Tytuł pełny: Mistrzowie kamienia. Pracownia kamieniarska na placu Zwycięstwa. Transport rzeźb do Ogrodu Saskiego
Data wydania: 1950-10-31
Czas trwania: 01:55
Kategorie tematyczne: kultura i sztuka
opis filmu
O filmie

Uszkodzone rzeźby stojące przy placu Zwycięstwa w Warszawie. Konserwatorzy odtwarzają w pracowni zniszczone elementy rzeźb. Pracujący w kamieniu konserwatorzy. Mocowanie elementów do rzeźby. Dźwig unoszący rzeźbę. Rzeźba mocowana do cokołu w Ogrodzie Saskim.

Numer tematu: 9-10
Zdarzenie: w pracowni kamieniarskiej
Czas akcji: 1950
Miejsce akcji: Warszawa
Wymiana zagraniczna: Tyden ve Filmu (TvF), Nowosti Dnia (Now. D.)
Prawa: WFDiF
Format dźwięku: mono
Format klatki: 4:3
Opis sekwencji
00:00:01:18Napis: „Mistrzowie kamienia”, w tle rzeźby na terenie pracowni kamieniarskiej.

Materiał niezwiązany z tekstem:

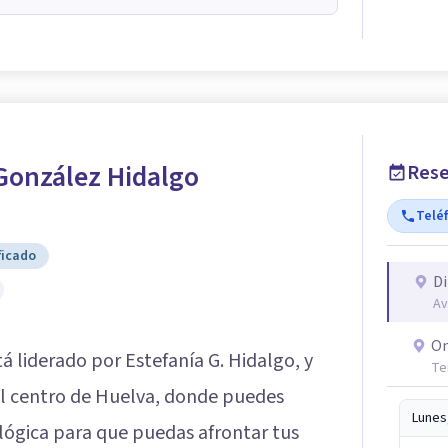
González Hidalgo
Rese
Telé
ficado
Di
Av
On
á liderado por Estefanía G. Hidalgo, y
Te
el centro de Huelva, donde puedes
Lunes
ológica para que puedas afrontar tus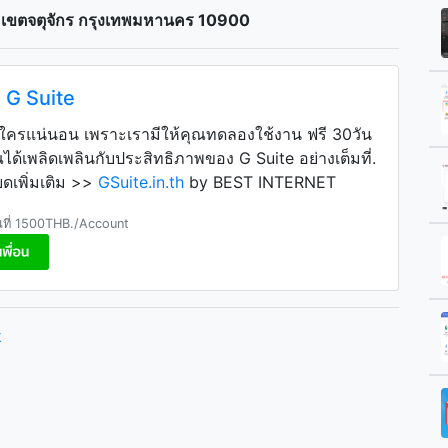
 เขตจตุจักร กรุงเทพมหานคร 10900
 G Suite
าใครแน่นอน เพราะเรามีให้คุณทดลองใช้งาน ฟรี 30วัน
ุณได้เพลิดเพลินกับประสิทธิภาพของ G Suite อย่างเต็มที่.
ยดเพิ่มเติม >>
GSuite.in.th
by BEST INTERNET
ต้นที่ 1500THB./Account
k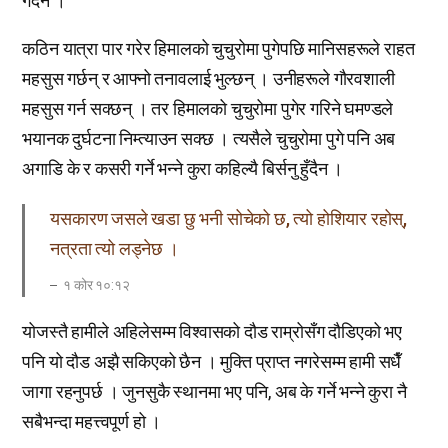
गर्दैन ।
कठिन यात्रा पार गरेर हिमालको चुचुरोमा पुगेपछि मानिसहरूले राहत
महसुस गर्छन् र आफ्नो तनावलाई भुल्छन् । उनीहरूले गौरवशाली
महसुस गर्न सक्छन् । तर हिमालको चुचुरोमा पुगेर गरिने घमण्डले
भयानक दुर्घटना निम्त्याउन सक्छ । त्यसैले चुचुरोमा पुगे पनि अब
अगाडि के र कसरी गर्ने भन्ने कुरा कहिल्यै बिर्सनु हुँदैन ।
यसकारण जसले खडा छु भनी सोचेको छ, त्यो होशियार रहोस्,
नत्रता त्यो लड्नेछ ।
१ कोर १०:१२
योजस्तै हामीले अहिलेसम्म विश्वासको दौड राम्रोसँग दौडिएको भए
पनि यो दौड अझै सकिएको छैन । मुक्ति प्राप्त नगरेसम्म हामी सधैँ
जागा रहनुपर्छ । जुनसुकै स्थानमा भए पनि, अब के गर्ने भन्ने कुरा नै
सबैभन्दा महत्त्वपूर्ण हो ।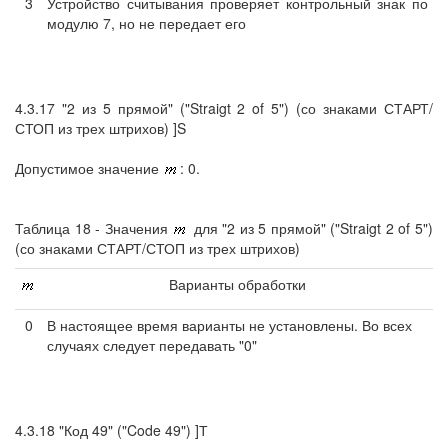
3
Устройство считывания проверяет контрольный знак по
модулю 7, но не передает его
4.3.17 "2 из 5 прямой" ("Straigt 2 of 5") (со знаками СТАРТ/
СТОП из трех штрихов) ]S
Допустимое значение
: 0.
Таблица 18 - Значения
для "2 из 5 прямой" ("Straigt 2 of 5")
(со знаками СТАРТ/СТОП из трех штрихов)
Варианты обработки
0
В настоящее время варианты не установлены. Во всех
случаях следует передавать "0"
4.3.18 "Код 49" ("Code 49") ]Т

00:00:05:21Zniszczone rzeźby.
00:00:15:22Konserwator bierze zniszczoną kamienną głowę.
00:00:26:12Konserwatorzy podczas renowacji rzeźb.
00:00:54:03Konserwator rzeźbi głowę.
00:01:12:20Konserwator pracuje przy posągu kobiety.

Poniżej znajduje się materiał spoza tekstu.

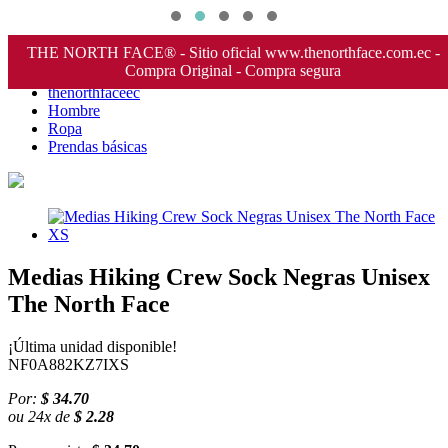
THE NORTH FACE® - Sitio oficial www.thenorthface.com.ec -
Compra Original - Compra segura
thenorthfaceec
Hombre
Ropa
Prendas básicas
Medias Hiking Crew Sock Negras Unisex
The North Face
¡Última unidad disponible!
NF0A882KZ7IXS
Por:
$ 34.70
ou
24
x
de
$ 2.28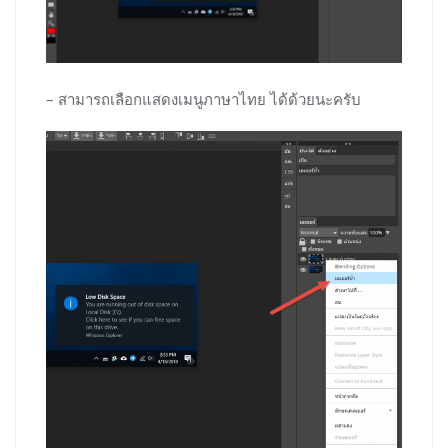
– สามารถเลือกแสดงเมนูภาษาไทย ได้ด้วยนะครับ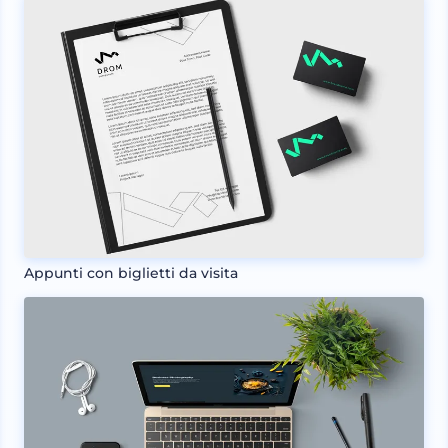
Appunti con biglietti da visita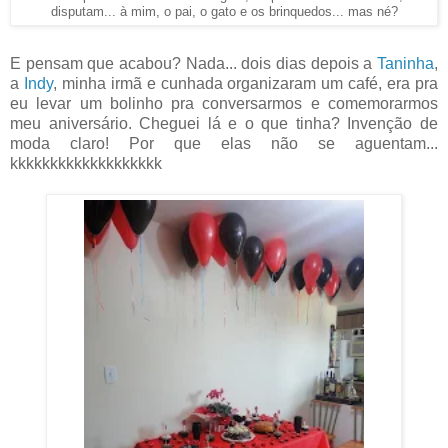
disputam... à mim, o pai, o gato e os brinquedos... mas né?
E pensam que acabou? Nada... dois dias depois a
Taninha
,
a
Indy
, minha irmã e cunhada organizaram um café, era pra
eu levar um bolinho pra conversarmos e comemorarmos
meu aniversário. Cheguei lá e o que tinha? Invenção de
moda claro! Por que elas não se aguentam...
kkkkkkkkkkkkkkkkkkk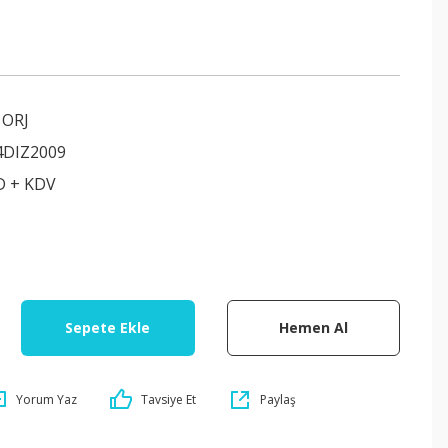
ORJ
4DIZ2009
D + KDV
Sepete Ekle
Hemen Al
Yorum Yaz
Tavsiye Et
Paylaş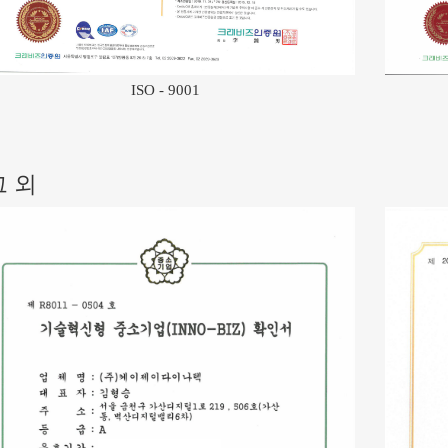
ISO - 9001
그 외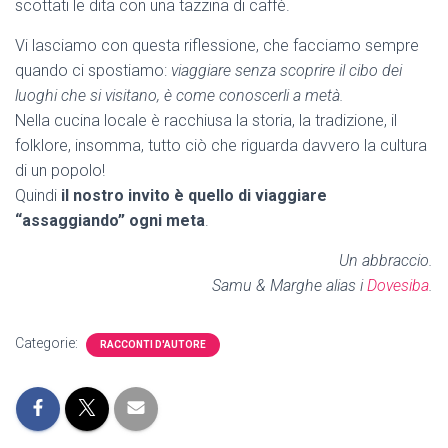
scottati le dita con una tazzina di caffè.
Vi lasciamo con questa riflessione, che facciamo sempre
quando ci spostiamo:
viaggiare senza scoprire il cibo dei
luoghi che si visitano, è come conoscerli a metà.
Nella cucina locale è racchiusa la storia, la tradizione, il
folklore, insomma, tutto ciò che riguarda davvero la cultura
di un popolo!
Quindi
il nostro invito è quello di viaggiare
“assaggiando” ogni meta
.
Un abbraccio.
Samu & Marghe alias i
Dovesiba
.
Categorie:
RACCONTI D'AUTORE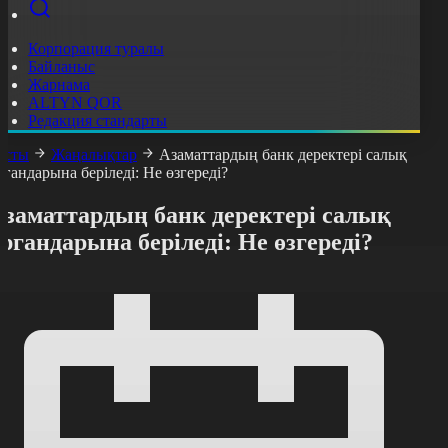
Корпорация туралы
Байланыс
Жарнама
ALTYN QOR
Редакция стандарты
асты
Жаңалықтар
Азаматтардың банк деректері салық
ргандарына беріледі: Не өзгереді?
Азаматтардың банк деректері салық
ргандарына беріледі: Не өзгереді?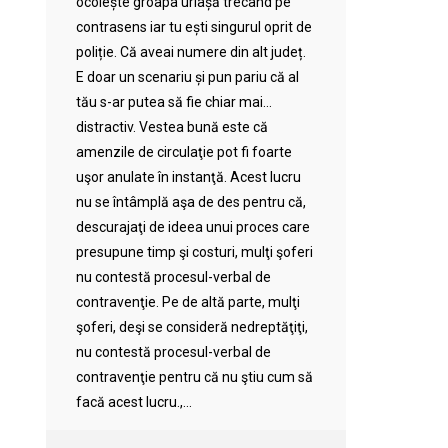
ocolește groapa uriașă trecând pe
contrasens iar tu ești singurul oprit de
poliție. Că aveai numere din alt județ.
E doar un scenariu și pun pariu că al
tău s-ar putea să fie chiar mai…
distractiv. Vestea bună este că
amenzile de circulaţie pot fi foarte
uşor anulate în instanţă. Acest lucru
nu se întâmplă aşa de des pentru că,
descurajaţi de ideea unui proces care
presupune timp şi costuri, mulţi şoferi
nu contestă procesul-verbal de
contravenţie. Pe de altă parte, mulţi
şoferi, deşi se consideră nedreptăţiţi,
nu contestă procesul-verbal de
contravenţie pentru că nu ştiu cum să
facă acest lucru.,...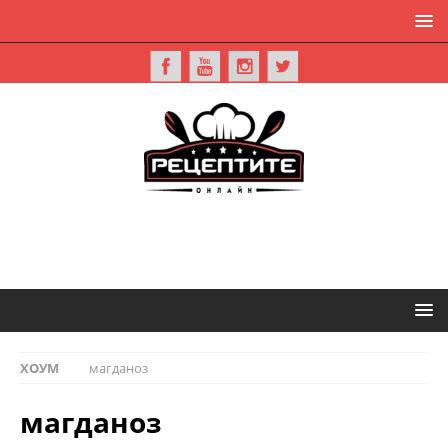
ХОУМ
магданоз
магданоз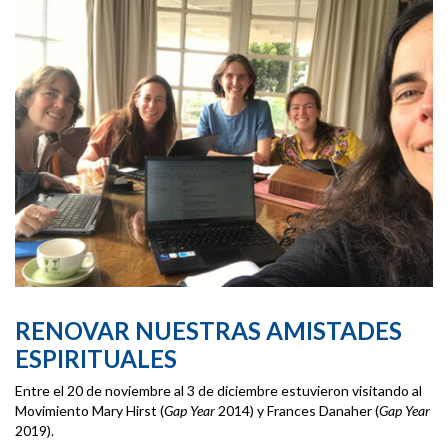
RENOVAR NUESTRAS AMISTADES
ESPIRITUALES
Entre el 20 de noviembre al 3 de diciembre estuvieron visitando al
Movimiento Mary Hirst (
Gap Year
2014) y Frances Danaher (
Gap Year
2019).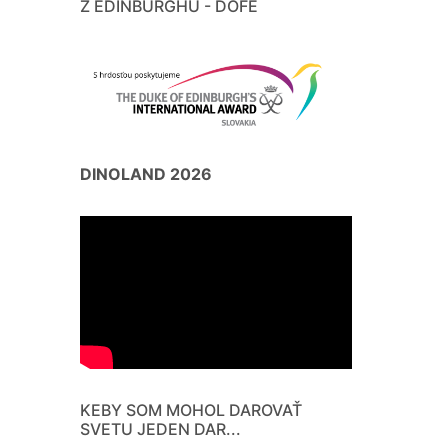
Z EDINBURGHU - DOFE
DINOLAND 2026
KEBY SOM MOHOL DAROVAŤ
SVETU JEDEN DAR...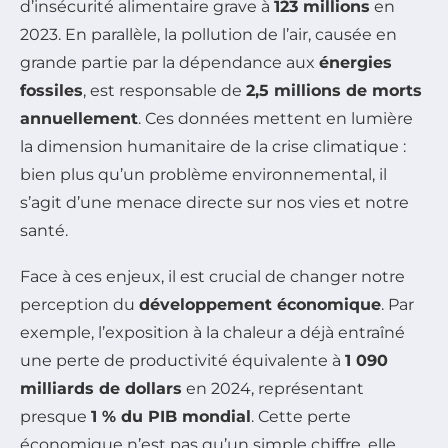
d’insécurité alimentaire grave à
123 millions
en
2023. En parallèle, la pollution de l’air, causée en
grande partie par la dépendance aux
énergies
fossiles
, est responsable de
2,5 millions de morts
annuellement
. Ces données mettent en lumière
la dimension humanitaire de la crise climatique :
bien plus qu’un problème environnemental, il
s’agit d’une menace directe sur nos vies et notre
santé.
Face à ces enjeux, il est crucial de changer notre
perception du
développement économique
. Par
exemple, l’exposition à la chaleur a déjà entraîné
une perte de productivité équivalente à
1 090
milliards de dollars
en 2024, représentant
presque
1 % du PIB mondial
. Cette perte
économique n’est pas qu’un simple chiffre, elle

00:01:18:16Konserwatorzy podczas pracy.
00:01:30:04Załadunek rzeźby na samochód
zwiń zakładkę
tekst lektorski

Przy placu Zwycięstwa niejeden warszawski przechodzień zatrzymuje się zdumiony. Cóż to za cmentarzysko? Rzeźby, ornamenty, posągi kamienne zniszczone w czasie wojny. Kiedyś zdobiły warszawskie pałace, ogrody i parki. Cmentarzysko? Skądże znowu, raczej lecznica, wielki szpital rzeźb i posągów.
Niezwykły to szpital, gdzie mistrzowie kamienia umieją i głowę przyprawić, i poszkodowanemu ciężko amorkowi zreperować nosek. Pracują tu artyści rzeźbiarze, technicy, najlepsi warszawscy mistrzowie fachu kamieniarskiego. Wraz z nimi studenci Akademii Sztuk Pięknych prowadzą żmudne, wymagające niezwykłej precyzji i pieczołowitości prace nad odtworzeniem pogruchotanych pomników.
A oto chwila rozstania z uratowaną boginką. Unosi ją ku niebu troskliwy i wprawny dźwigowy. Mocne ręce warszawskich robotników chronią ją od wstrząsów takiej podróży, o jakiej chyba nigdy nie marzyła. I oto znów na swoim miejscu. Znów cieszy oczy przechodniów, zdobi Ogród Saski.